Es war nicht so, dass Maddy die geringste Chance gehabt hätte, ihr blankes Entsetzen zu verbergen. Erbleicht starrte sie den Slaver an. "H...hier?" Will schüttelte den Kopf. "Nein, natürlich nicht, erst wenn wir in Southern Flame ankommen, Mylady. NATÜRLICH HIER!", schrie er die letzten Worte. Maddy wich unwillkürlich zurück, bereit, eher zu kämpfen, als sich derart demütigen zu lassen. Doch sie hatte die Rechnung ohne Blutschwert gemacht. Der war lässig an Roter Speer herangetreten und setzte ihm sein Beil an den linken Arm. "Gehorche, Frau. Sonst verliert er ein Stück nach dem anderen", sagte er mit jener toten Stimme, die ihm eigen war. Der junge Tribal, käsebleich, aber noch bei Bewusstsein, hatte alles mitangehört. "Tu' es nicht...Maddy...nicht..." stammelte er, ehe ihm Blutschwert ins Gesicht schlug. "Ein schlechter Rat", meinte der ältere Krieger kalt.

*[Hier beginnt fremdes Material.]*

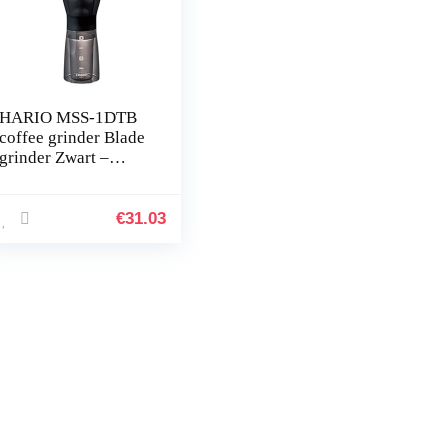
HARIO MSS-1DTB
coffee grinder Blade
grinder Zwart –
HARIO MSS-
1DTB,Mini
Slim,Zwart
€
31.03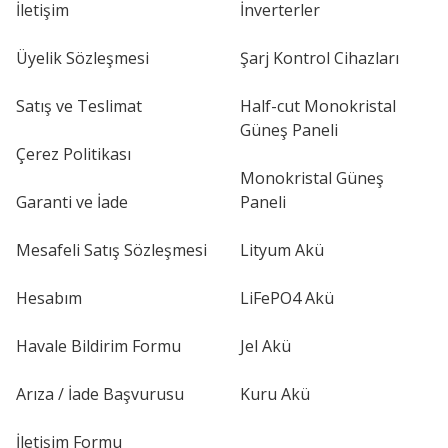
İletişim
İnverterler
Üyelik Sözleşmesi
Şarj Kontrol Cihazları
Satış ve Teslimat
Half-cut Monokristal
Güneş Paneli
Çerez Politikası
Monokristal Güneş
Garanti ve İade
Paneli
Mesafeli Satış Sözleşmesi
Lityum Akü
Hesabım
LiFePO4 Akü
Havale Bildirim Formu
Jel Akü
Arıza / İade Başvurusu
Kuru Akü
İletişim Formu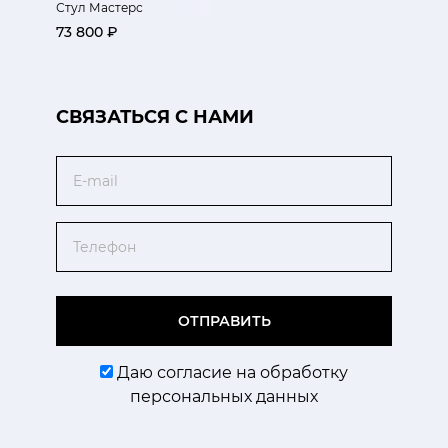
Стул Мастерс
73 800 ₽
CВЯЗАТЬСЯ С НАМИ
Email
Телефон
ОТПРАВИТЬ
Даю согласие на обработку
персональных данных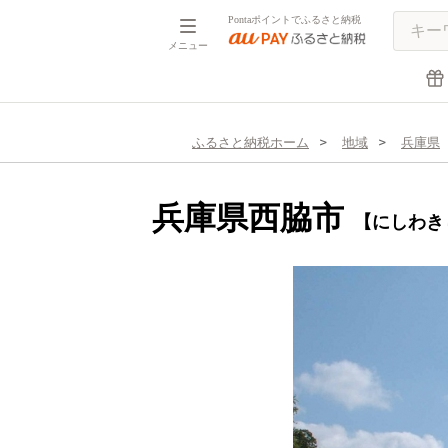
Pontaポイントでふるさと納税
メニュー
ふるさと納税ホーム
地域
兵庫県
兵庫県西脇市
【にしわき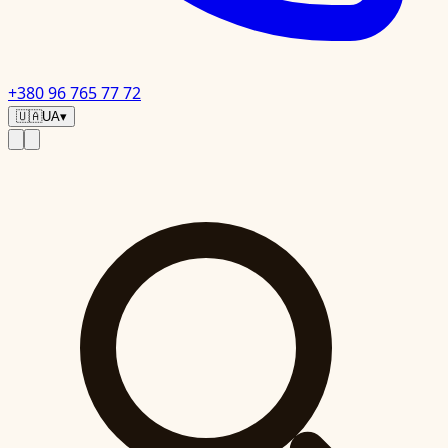
+380 96 765 77 72
🇺🇦
UA
▾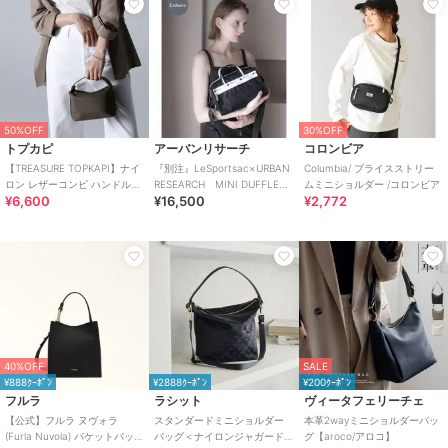
50%OFF
30%OFF
トプカピ
アーバンリサーチ
コロンビア
【TREASURE TOPKAPI】ナイ
『別注』LeSportsac×URBAN
Columbia/ プライスストリー
ロン レザーコンビ ハンドルオ
RESEARCH MINI DUFFLE
ムミニショルダー /コロンビア
¥6,600
¥16,500
¥2,772
ープン ミニ ショルダーバッグ
CROSSBOD
40%OFF
SALE
¥888ｸｰﾎﾟﾝ
¥2888ｸｰﾎﾟﾝ
¥200ｸｰﾎﾟﾝ
フルラ
ラシット
ヴィータフェリーチェ
【公式】フルラ ヌヴォラ
スタンダードミニショルダー
本革2wayミニショルダーバッ
(Furla Nuvola) バケットバッグ
バッグ＜ナイロンジャガード
グ【aroco/アロコ】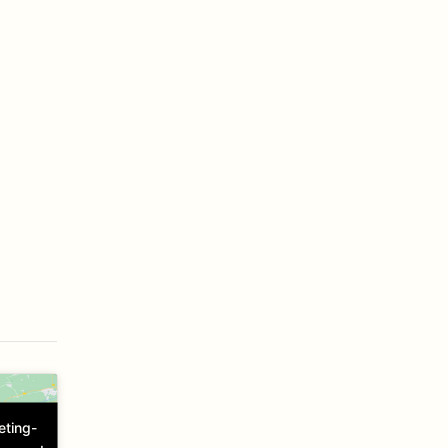
eting-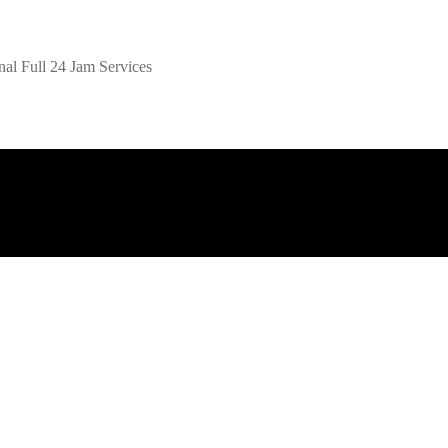
al Full 24 Jam Services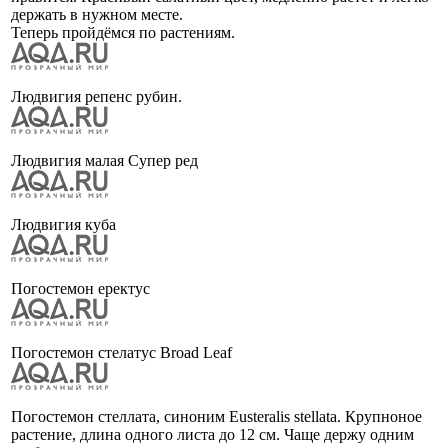
держать в нужном месте.
Теперь пройдёмся по растениям.
Людвигия репенс рубин.
Людвигия малая Супер ред
Людвигия куба
Погостемон еректус
Погостемон стелатус Broad Leaf
Погостемон стеллата, синоним Eusteralis stellata. Крупноное
растение, длина одного листа до 12 см. Чаще держу одним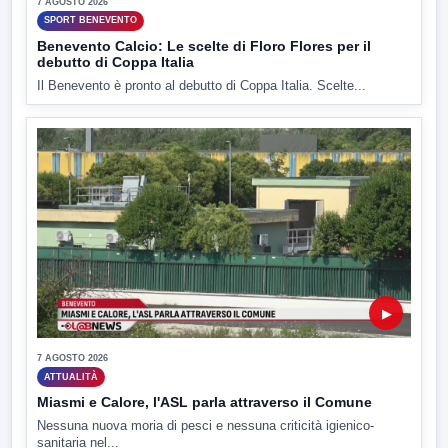
7 AGOSTO 2026
SPORT BENEVENTO
Benevento Calcio: Le scelte di Floro Flores per il
debutto di Coppa Italia
Il Benevento è pronto al debutto di Coppa Italia. Scelte...
▶
7 AGOSTO 2026
ATTUALITÀ
Miasmi e Calore, l'ASL parla attraverso il Comune
Nessuna nuova moria di pesci e nessuna criticità igienico-
sanitaria nel...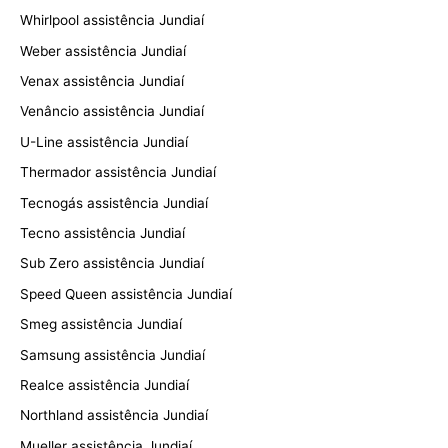
Whirlpool assistência Jundiaí
Weber assistência Jundiaí
Venax assistência Jundiaí
Venâncio assistência Jundiaí
U-Line assistência Jundiaí
Thermador assistência Jundiaí
Tecnogás assistência Jundiaí
Tecno assistência Jundiaí
Sub Zero assistência Jundiaí
Speed Queen assistência Jundiaí
Smeg assistência Jundiaí
Samsung assistência Jundiaí
Realce assistência Jundiaí
Northland assistência Jundiaí
Mueller assistência Jundiaí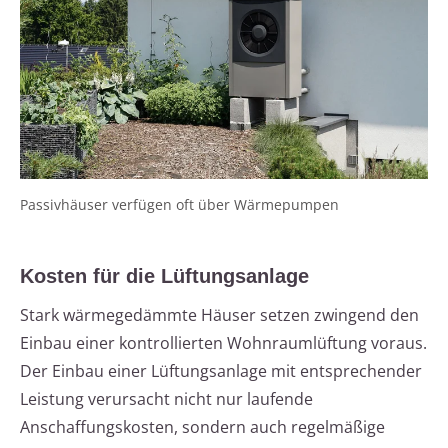
Passivhäuser verfügen oft über Wärmepumpen
Kosten für die Lüftungsanlage
Stark wärmegedämmte Häuser setzen zwingend den
Einbau einer kontrollierten Wohnraumlüftung voraus.
Der Einbau einer Lüftungsanlage mit entsprechender
Leistung verursacht nicht nur laufende
Anschaffungskosten, sondern auch regelmäßige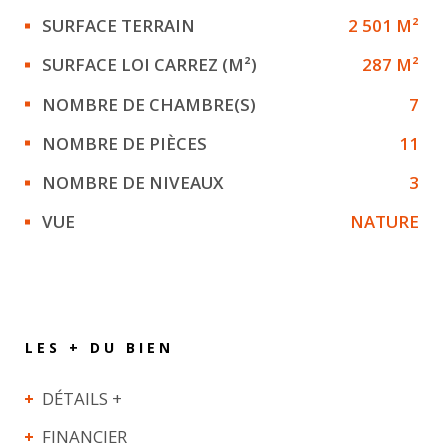
SURFACE TERRAIN
2 501 M²
SURFACE LOI CARREZ (M²)
287 M²
NOMBRE DE CHAMBRE(S)
7
NOMBRE DE PIÈCES
11
NOMBRE DE NIVEAUX
3
VUE
NATURE
LES + DU BIEN
DÉTAILS +
FINANCIER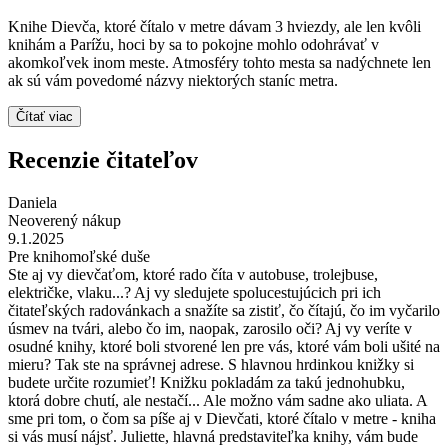
Knihe Dievča, ktoré čítalo v metre dávam 3 hviezdy, ale len kvôli
knihám a Parížu, hoci by sa to pokojne mohlo odohrávať v
akomkoľvek inom meste. Atmosféry tohto mesta sa nadýchnete len
ak sú vám povedomé názvy niektorých staníc metra.
Čítať viac
Recenzie čitateľov
Daniela
Neoverený nákup
9.1.2025
Pre knihomoľské duše
Ste aj vy dievčaťom, ktoré rado číta v autobuse, trolejbuse,
električke, vlaku...? Aj vy sledujete spolucestujúcich pri ich
čitateľských radovánkach a snažíte sa zistiť, čo čítajú, čo im vyčarilo
úsmev na tvári, alebo čo im, naopak, zarosilo oči? Aj vy veríte v
osudné knihy, ktoré boli stvorené len pre vás, ktoré vám boli ušité na
mieru? Tak ste na správnej adrese. S hlavnou hrdinkou knižky si
budete určite rozumieť! Knižku pokladám za takú jednohubku,
ktorá dobre chutí, ale nestačí... Ale možno vám sadne ako uliata. A
sme pri tom, o čom sa píše aj v Dievčati, ktoré čítalo v metre - kniha
si vás musí nájsť. Juliette, hlavná predstaviteľka knihy, vám bude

Die Augen des Slavers vor ihr wurden hart. „Du bist nun eine Sklavin und wirst gehorchen. Aber…offensichtlich muss ich dir erst Gehorsam beibringen. Das ist natürlich nicht gut, da wir einfach nicht die Zeit haben, es anständig zu machen. So bleibt mir nur eines zu tun. Hm, auch wenn es deinen Wert schmälern wird…“ Er wandte sich an Blutschwert, der noch immer seine Axtklinge an Roter Speers Arm hielt. „Wenn sie sich wehrt, nur im Geringsten, hau’ ihm den Arm ab.“ Er durchbohrte Maddy mit seinem Blick. „Zureiten nennen wir es, Kleine. Du wirst hier, vor aller Augen, deine erste Lektion lernen – und ich denke, es wird dich brechen. Zugegeben, ich würde mehr Geld für dich bekommen, wenn du noch Jungfrau wärst, aber da mir nicht die Zeit bleibt, dich zu disziplinieren wie die anderen hier…muss ich wohl auf einen Teil der Summe verzichten.“ Einige der Söldner murrten, doch ein kalter Blick von Will brachte sie zum Schweigen. Die junge Frau starrte den Slaver ungläubig an, denn sie wollte es nicht glauben. „Du…du willst…mich…?“ Nein…bitte nicht, wollte sie flehen, während sie gegen die Tränen kämpfte. Doch sie schaffte es, irgendwie, sich zu beherrschen. „Maddy…nein!“, schrie Roter Speer, bekam dafür einen Tritt ins Gesicht. Will verschränkte die Arme. „Meine Geduld ist am Ende, Kleine. Blutschwert…schneide ihm…“ Maddy rang furchtbar mit sich, als sie erkannte, dass Roter Speer eher sterben würde, als der Anlass für ihre furchtbare Erniedrigung zu sein.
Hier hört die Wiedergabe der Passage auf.